The war in Afghanistan, the threat of nuclear weapon development in Iran and the murder of the U.S. ambassador in Libya are expected to be covered in a later debate after tonight’s faceoff from Denver – the first of three.
But former President Bill Clinton’s old campaign axiom from 1992 – “It’s the economy, stupid” – is expected to prove just as important in the presidential contest two decades later.
And with Romney behind in most polls, all eyes are on the Republican nominee.
“Romney has to really zero in on President Obama’s economic record,” said James E. Campbell, distinguished professor of political science at the University at Buffalo.
“He must anticipate the possible justifications or excuses (depending on your side) for the economy not being back on track,” he said. “There just has not been a good enough improvement from the situation he inherited.”
Obama, meanwhile, has to further the theme of Clinton’s address before last month’s Democratic National Convention – that no president can quickly reverse the effects of the Great Recession, Campbell said.
“He has to make the case that how he’s handled what he inherited from the previous administration is the best you can expect,” Campbell said. “And he’ll say that Romney’s alternatives are what got us in this problem in the first place.”
Former Democratic Rep. John J. LaFalce said Romney’s stature automatically rises by standing next to the president of the United States. While Obama has not participated in any formal debates for four years, LaFalce views Romney as brimming with experience from a slew of GOP primary faceoffs.
“The disadvantage is that he sometimes speaks before he thinks,” LaFalce said of Romney. “With Obama, you know he thinks before he speaks. But that can appear ponderous.”
Greenberg, who regularly tracks voter reaction in the Siena Research Institute poll, continues to focus on the swing voters he thinks will decide the election. Both candidates are aiming for the votes of the mostly middle-class people who make up the group.

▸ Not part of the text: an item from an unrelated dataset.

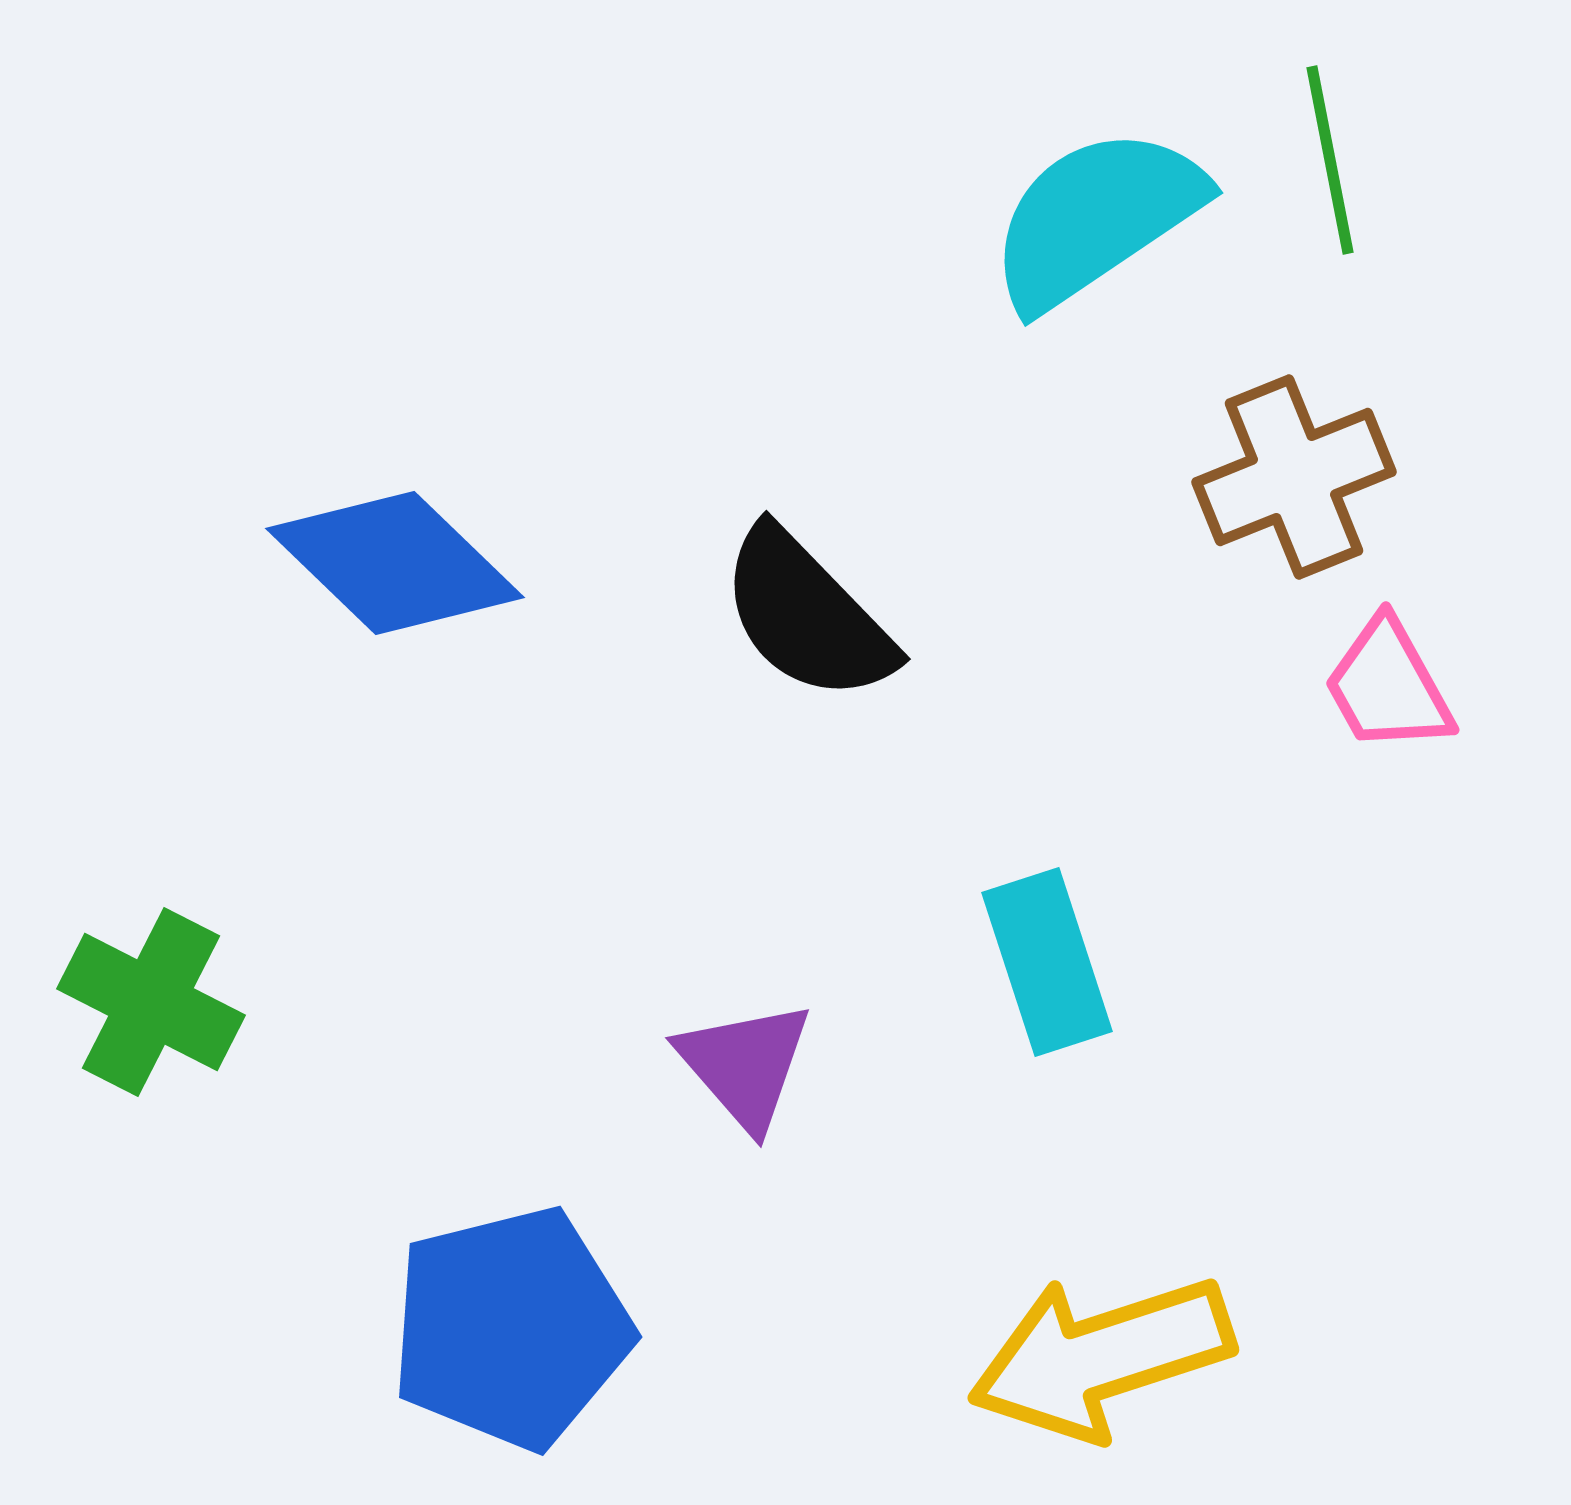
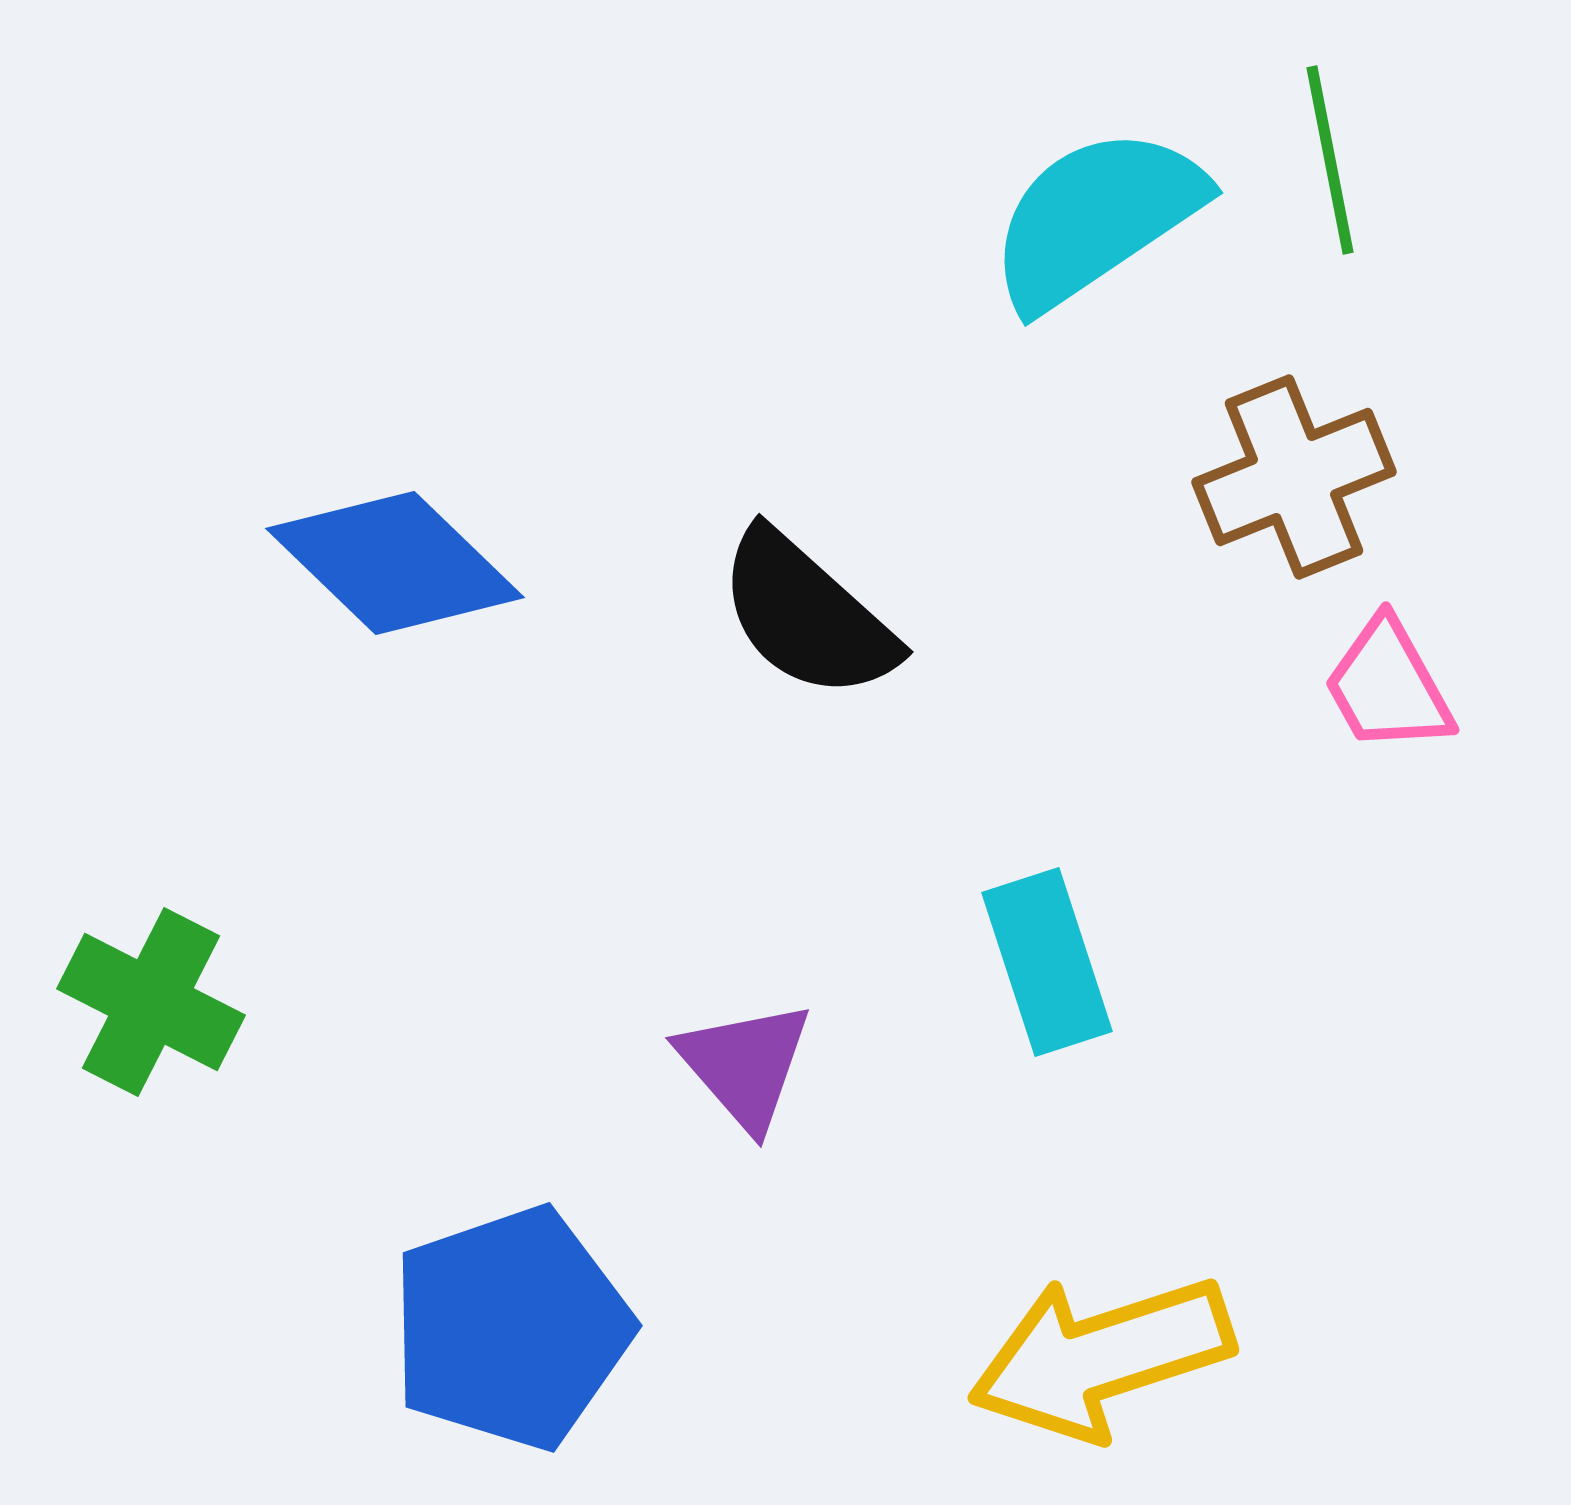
black semicircle: rotated 4 degrees counterclockwise
blue pentagon: rotated 5 degrees counterclockwise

“Romney has to show the middle-class swing voters that he understands their problems, and he, rather than Obama, is in a position to address them,” he said.
The president must make his own arguments to the same group by pointing to steady progress in the face of overwhelming economic obstacles and a less-than-cooperative Republican House of Representatives, Greenberg said.
“He has to say that things are better than they would have been and give swing voters a reason to say: ‘Yeah, he has better ideas than Romney,’?” he said. “There has to be more than platitudes and blame for the past.”